Saviez-vous que certains de nos artistes locaux ont plus brillé en dehors qu’en dedans du pays ? On est là, sans vraiment connaître leur histoire, pourtant, ils doivent une grande partie de leur succès à leur origine malgache avec laquelle ils ont su jouer et bien sûr à leur persévérance. Leur style va ainsi du gasigasy traditionnel (en valorisant surtout leur région d’origine) aux styles étrangers plus ou moins adaptés à la sauce locale.

Sans être une mélomane confirmée, je vous invite à découvrir ce qui fait de ces chanteurs malgaches d’aujourd’hui et d’hier la fierté de la Grande Île.

Petite remarque : avant de commencer cette liste d’artistes, commençons par définir ce que nous, chez Stileex, entendons comme réussir à l’international. C’est tout simplement voir son talent reconnu ! Cela peut être soit par l’octroi d’un prix, soit par l’acquisition d’une notoriété certaine hors Madagascar.

Mamy Ralaivita

C’est qui ce gars-là ? Franchement, si vous n’êtes pas très bien calé en culture musicale, c’est ce que vous vous diriez rien qu’en entendant ce nom, assez commun pourtant. Sachez tout de même que le Fianarois Mamy Ralaivita est le premier Malgache à s’être distingué dans le Prix découvertes RFI.

Mamy Ralaivita est le premier malgache à remporter le prix Découvertes RFI
Mamy Ralaivita est le premier malgache à remporter le prix Découvertes RFI

Il a sillonné le monde artistique avec son groupe « Zanak’i Papa Blues Band », qui s’est reconverti en « Zanak’i Dada », et a cartonné avec son titre « Avereno aminay » durant la révolution socialiste. Pour sûr, la génération de cette époque devrait s’en rappeler.

Mais c’est avec son titre « Tagnalahy » qu’il a atteint l’apogée de son succès en remportant le Prix découvertes RFI en 1983. Avec son groupe Oro, il a ensuite parcouru la Grande Île au plus fort de sa carrière musicale puis a enchaîné les tournées jusqu’en France, avant de se retirer de la scène en 1985.

En 2015, il a marqué son retour avec un album « Tsiaro ».

Lalatiana

Lalatiana une chanteuse vraiment « manga feo »
Lalatiana une chanteuse vraiment « manga feo »

Il faudrait vraiment habiter dans une grotte pour ne pas connaître cette chanteuse à la voix « manga » : Lalatiana.
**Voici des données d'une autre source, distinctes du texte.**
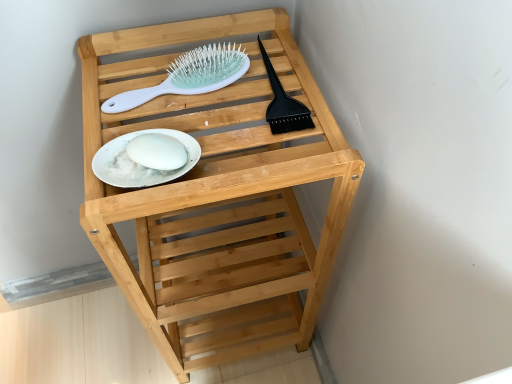 Where is `free space to the back side of white plastic hairbrush at upper center`? This screenshot has height=384, width=512. free space to the back side of white plastic hairbrush at upper center is located at coordinates (186, 42). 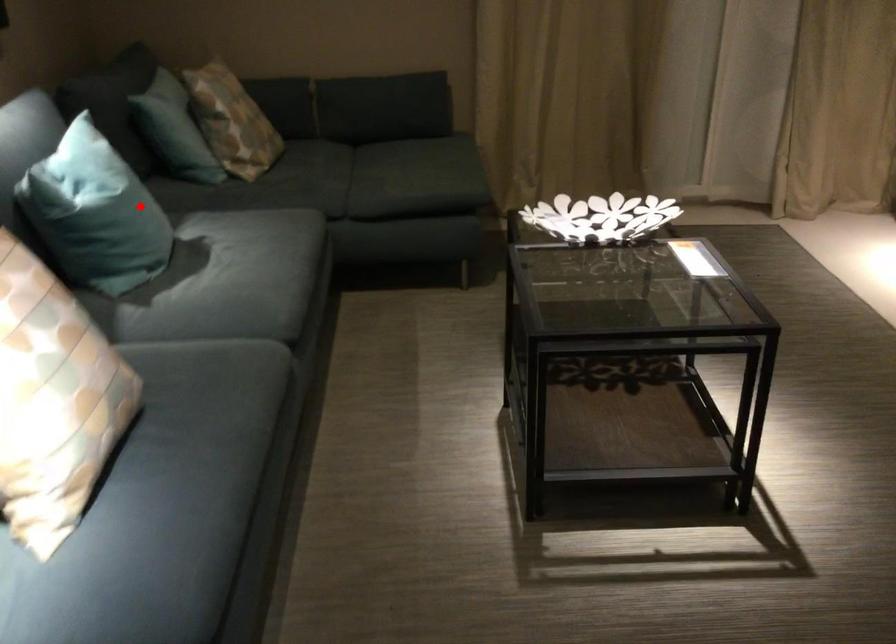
Elle s’était déjà fait remarquer en tant qu’artiste en 1982 et comme si ce n’était pas suffisant, elle faisait elle aussi partie du groupe Oro avec Mamy Ralaivita. Elle a ensuite été sacrée gagnante du Prix découvertes RFI 1986 avec son titre « Ho an’iza ny masoandro », la première chanson qu’elle a écrite et qui a d’ailleurs remporté le prix des auditeurs.

Après un tel lancement de carrière, impossible de s’arrêter. Elle a donc commencé à se produire en solo pour aller à la conquête du public, et ce jusqu’à maintenant pour le plus grand bonheur des fans de jazz.

Régis Gizavo

Régis Gizavo était un de ces artistes qui se distingue par leur instrument de musique. Chanteur et accordéoniste de talent, il a remporté le Prix découvertes RFI en 1990 avec 2 morceaux.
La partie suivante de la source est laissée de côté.